След в след. Мне ли не пожалеть. До и во время — страница 114 из 140

Бальменова в самом деле собиралась действовать медленно и кропотливо, понимала, что иначе можно всё погубить. Она любила себе представлять, что она, как какая-нибудь молоденькая монашка в отдаленном монастыре, узел за узлом плетет в келье кружева этого союза. Жизнь впереди долгая, и спешить ей некуда.

Но правдой было и то, что, предлагая приступить к работе со скопцами, Бальменова сначала не сомневалась в быстром успехе. Простота отношений между ними и Лептаговым обманывала ее. Ее обманывал и сам хор. Там скопцы совершенно естественно сотрудничали с эсерами, и когда она писала о том, каким образом можно наладить с ними отношения, она, в сущности, и описывала Лептаговский хор как модель, как образец. На спевках Лептагов с необыкновенной легкостью, во всяком случае на взгляд со стороны, добивался и сразу добился их полной открытости: когда они пели, у них не было тайн друг от друга, не было и не могло быть. Они несомненно были одним, и поэтому Бальменова думала, будто договориться со скопцами будет несложно, надо лишь, чтобы никто не подозревал другого в том, что тот хочет его подмять. Она понимала: чтобы раз и навсегда избавиться от подобного рода опасений, ей надо как-то выделиться из народников, занять место над схваткой, по возможности похожее на то, которое занимал Лептагов.

План ее казался вполне выполнимым, и она, едва сняв собственный дом, принялась после репетиций зазывать скопцов к себе на чай. Увы, шел день за днем, но никто не приходил. Скопцы явно ни у кого об этом – можно ли и нужно ли к ней идти – не спрашивали, просто благодарили и отвечали «нет». Они не сговаривались, именно это ее и обескуражило, они просто не хотели идти к ней, быть с ней рядом. Она еще помнила лептаговские рассказы о том, как скопцы в Петербурге, когда он репетировал «Титаномахию», были доброжелательны и доступны, как охотно и сразу они согласились сотрудничать, и однажды после спевки в слезах побежала к нему жаловаться. Совсем еще ребенок, она добивалась от него, что ей теперь делать, пугала, что так она петь с ними больше не сможет: то они вместе, то – чужие, посторонние люди.
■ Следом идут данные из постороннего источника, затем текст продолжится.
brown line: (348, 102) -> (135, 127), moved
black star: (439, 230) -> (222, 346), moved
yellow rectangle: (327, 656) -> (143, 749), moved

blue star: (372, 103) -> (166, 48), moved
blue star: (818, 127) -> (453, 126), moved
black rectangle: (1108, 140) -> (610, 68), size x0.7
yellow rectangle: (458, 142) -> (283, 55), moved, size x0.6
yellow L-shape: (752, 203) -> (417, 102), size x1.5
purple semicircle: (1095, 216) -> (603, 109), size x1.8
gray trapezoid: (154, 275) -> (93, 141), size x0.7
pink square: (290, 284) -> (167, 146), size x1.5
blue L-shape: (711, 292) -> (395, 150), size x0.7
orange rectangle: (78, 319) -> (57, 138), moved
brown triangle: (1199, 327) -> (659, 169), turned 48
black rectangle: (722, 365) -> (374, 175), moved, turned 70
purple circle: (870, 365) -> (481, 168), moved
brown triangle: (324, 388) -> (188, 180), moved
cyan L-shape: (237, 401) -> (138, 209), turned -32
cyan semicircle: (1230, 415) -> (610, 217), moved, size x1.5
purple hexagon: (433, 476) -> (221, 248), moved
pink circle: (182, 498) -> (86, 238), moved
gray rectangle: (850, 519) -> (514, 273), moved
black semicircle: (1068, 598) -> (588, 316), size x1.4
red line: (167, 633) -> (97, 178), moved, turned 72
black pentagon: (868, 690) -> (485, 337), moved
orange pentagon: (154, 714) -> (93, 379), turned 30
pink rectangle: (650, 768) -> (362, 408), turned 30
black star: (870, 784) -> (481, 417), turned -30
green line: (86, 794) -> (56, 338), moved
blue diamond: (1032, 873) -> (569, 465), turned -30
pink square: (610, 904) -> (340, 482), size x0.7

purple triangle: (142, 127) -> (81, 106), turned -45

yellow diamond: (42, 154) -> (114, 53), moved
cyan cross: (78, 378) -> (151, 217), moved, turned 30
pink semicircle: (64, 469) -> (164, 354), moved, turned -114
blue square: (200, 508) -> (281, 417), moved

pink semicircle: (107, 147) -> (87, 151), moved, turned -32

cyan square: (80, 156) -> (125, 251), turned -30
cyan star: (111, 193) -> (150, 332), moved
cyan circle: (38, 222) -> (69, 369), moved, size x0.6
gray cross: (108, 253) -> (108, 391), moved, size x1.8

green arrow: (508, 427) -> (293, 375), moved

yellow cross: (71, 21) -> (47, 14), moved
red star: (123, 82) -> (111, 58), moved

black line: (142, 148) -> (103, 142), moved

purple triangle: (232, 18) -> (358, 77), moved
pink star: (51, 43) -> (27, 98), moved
Она была очень смешна, мила в своих обвинениях скопцов в непорядочности, неискренности, и Лептагов с радостью бы ей помог, то есть ему очень хотелось ей помочь, но как – он не знал.

В итоге он лишь долго ей объяснял, что за пределами репетиций власти у него над хором нет. Кроме того, положение скопцов и хлыстов за эти годы сильно изменилось, и, может быть, суть именно в этом, хотя он сомневается, что только в этом. В сущности, он пытался ей сказать то, что она знала и сама: они другие, совсем другие, и ему трудно себе представить, что скопцы и эсеры когда-нибудь смогут бороться вместе. Они настолько разные, что, чтобы через это переступить, одной ненависти мало. Потом он еще долго рассказывал ей, как три года назад сошелся со скопцами: корабли их тогда были разгромлены, деньги в богатых столичных общинах конфискованы, а многие сотни братьев сосланы в Сибирь на вечное поселение. В то время они совсем ослабели – и радовались каждому, кто бы их приветил. Но это в прошлом; они оказались народом очень деятельным, очень и очень. Никто от скопцов подобной прыти не ожидал, тем более правительство, ведь и трех лет не прошло, а кораблей плавает по матушке-Руси больше прежнего. Кто-то, конечно, им помог, но кто и как – что они так быстро поднялись? Правда, одна история, продолжал Лептагов, у всех на слуху.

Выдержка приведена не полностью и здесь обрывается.